The data sender transmits the same pseudonym pair for a patient for all RKI projects and systems that use this pseudonymization concept.
Example:
The following example schematically shows the interaction of plain text information, secret codes and resulting pseudonym pairs over time at the data sender.
In this scenario, data from a fictional patient "Max Mustermann" with the insurance number "K004567123" is to be transmitted to ARS. The year refers to the time of data transmission.
2020: Starting in the first year, two secret codes, Secret-1 and Secret-2, are set by the data sender. These are used to generate a pseudonym P1 and P2 from the insured person number “K004567123” for the patient “Max Mustermann” using the hash procedure HMAC-SHA256. Both pseudonyms appear together as a pseudonym pair.
2021-2024: In the next four subsequent years, Secret-1 and Secret-2 are still valid and result in the same pseudonyms P1 and P2 as in the previous year.
2025: In the next year, Secret-1 is replaced by a newly defined Secret-3. Secret-2 is still valid. Pseudonyms P3 (new) and P2 (old) are created.

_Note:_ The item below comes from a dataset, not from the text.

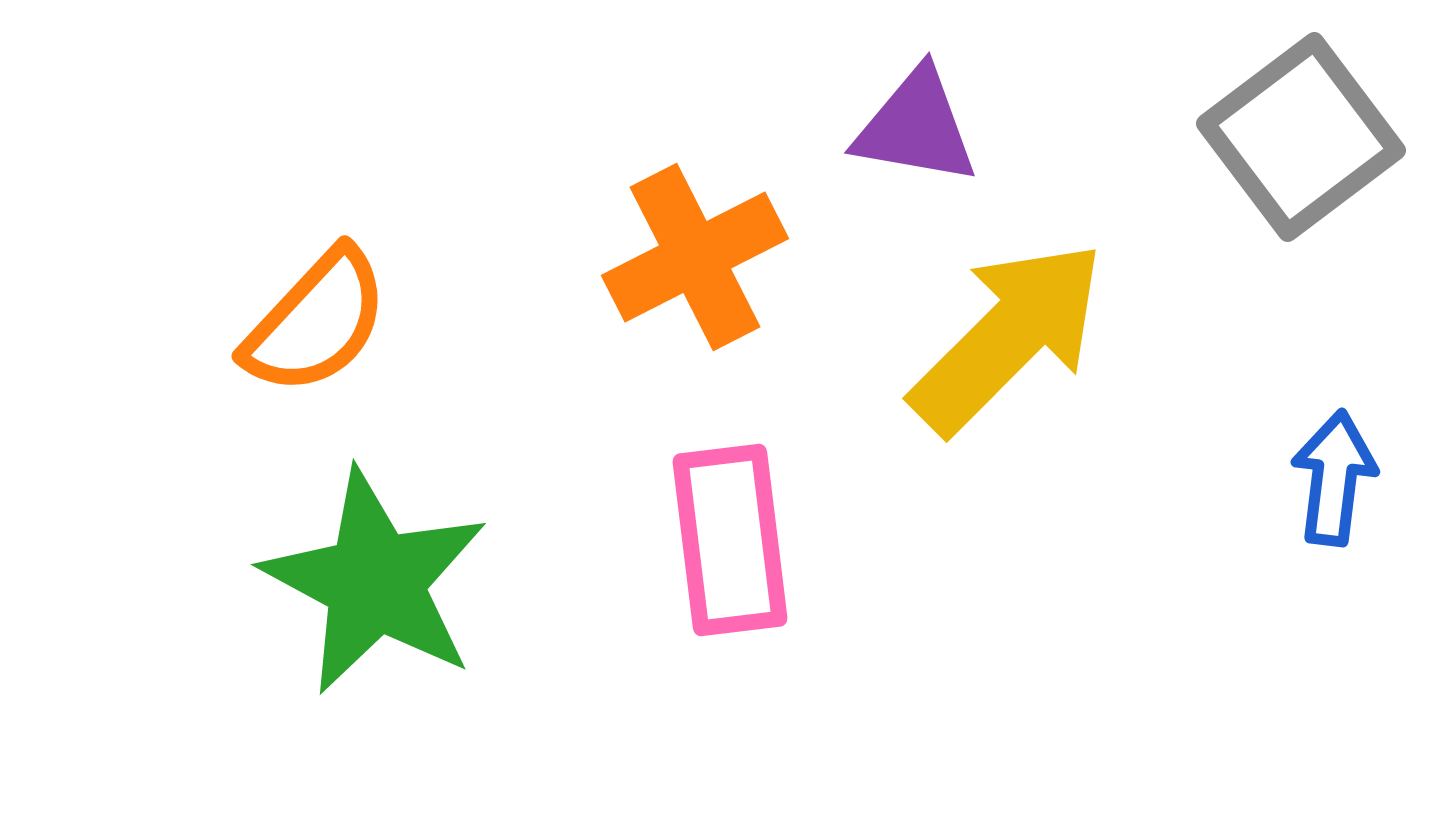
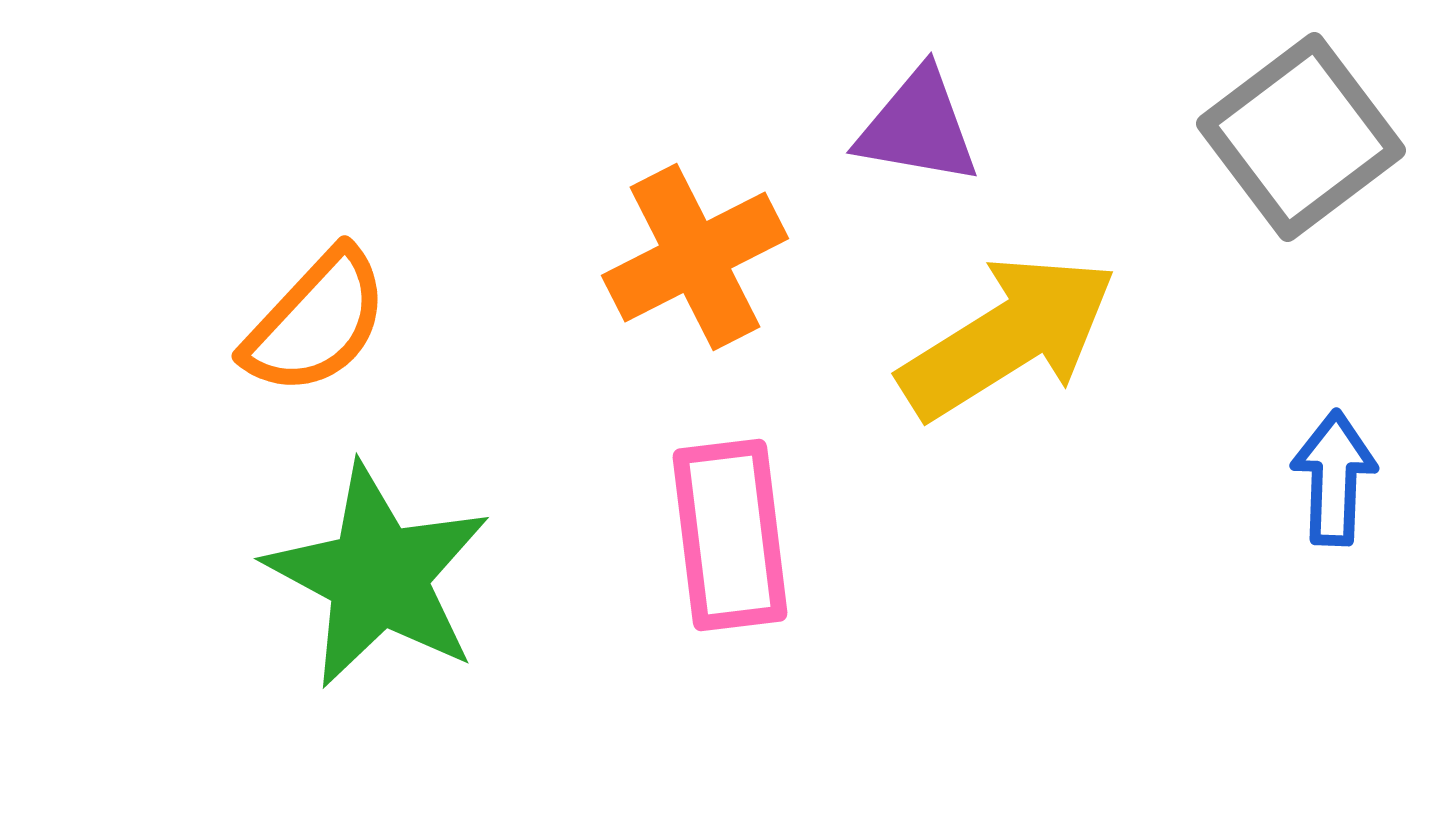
purple triangle: moved 2 px right
yellow arrow: rotated 13 degrees clockwise
blue arrow: rotated 5 degrees counterclockwise
pink rectangle: moved 5 px up
green star: moved 3 px right, 6 px up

2026-2029: In the next four subsequent years, Secret-3 and Secret-2 are still valid and result in the same pseudonyms P3 and P2 as in the previous year.
2030: In the next year, Secret-2 is replaced by a newly defined Secret-4. Secret-3 is still valid. Pseudonyms P3 (old) and P4 (new) are created.
Transmission of pseudonyms to the DEMIS backend
To transmit data to the DEMIS backend in FHIR format, patient pseudonyms are embedded within the patient resource and transmitted together with other resources in a Bundle.
Patient |
id : 43511fe3-aa5f-73fb-7e59-2313ba0ca76c |
meta |
profile : https://demis.rki.de/fhir/ars/StructureDefinition/Patient |
identifier |
type |
coding |
system : http://terminology.hl7.org/CodeSystem/v2-0203 |
code : ANON |
system : https://demis.rki.de/fhir/sid/SurveillancePatientPseudonym |
value : f68ae1e4b4fb59f68b6e30ac51618aa8c5e7249735517ab5344fb900484e2a47 |
identifier |
type |
coding |
system : http://terminology.hl7.org/CodeSystem/v2-0203 |
code : ANON |
system : https://demis.rki.de/fhir/sid/SurveillancePatientPseudonym |
value : 2d00467c311c659aed5f64b3daeb61be7793ef5410545c3b69634a18c7c7b429 |
gender : male |
birthDate : 1983-06 |
Pseudonym Processing and Generation in the DEMIS Backend
The processing of pseudonyms in the DEMIS backend occurs without any further action required by the data sender. The following steps, carried out in the backend, are outlined here for completeness:
The surveillance system for which the data was submitted is determined. Pseudonyms are extracted from the Patient resource and re-encrypted using a surveillance system-specific secret code. This secret code is not known to the surveillance system itself. This ensures that different projects or systems within the RKI (Robert Koch Institute) receive system-specific pseudonyms, preventing data linkage between different RKI surveillance systems based on the patient pseudonym. At the same time, if necessary and defined in advance in accordance with data protection requirements, the same secret code can be used across multiple systems to enable cross-system pseudonym consistency. This additional encryption step also ensures that the RKI cannot access the originally submitted pseudonyms, further protecting against the re-identification of individuals.
The obfuscated pseudonym pairs (based on overlapping characteristics) are linked. For example, pseudonyms P1, P2, P3, P4 submitted over time for the same patient may be linked together. This could theoretically allow patient data to be linked over an indefinite time span. To mitigate this, a maximum linkage duration is defined for each surveillance system. For ARS (Antibiotic Resistance Surveillance), this duration is 5 years. Based on this, the system calculates time ranges for each patient and assigns a unique pseudonym for each period.
Only the final pseudonym generated in the DEMIS backend is transmitted to the RKI.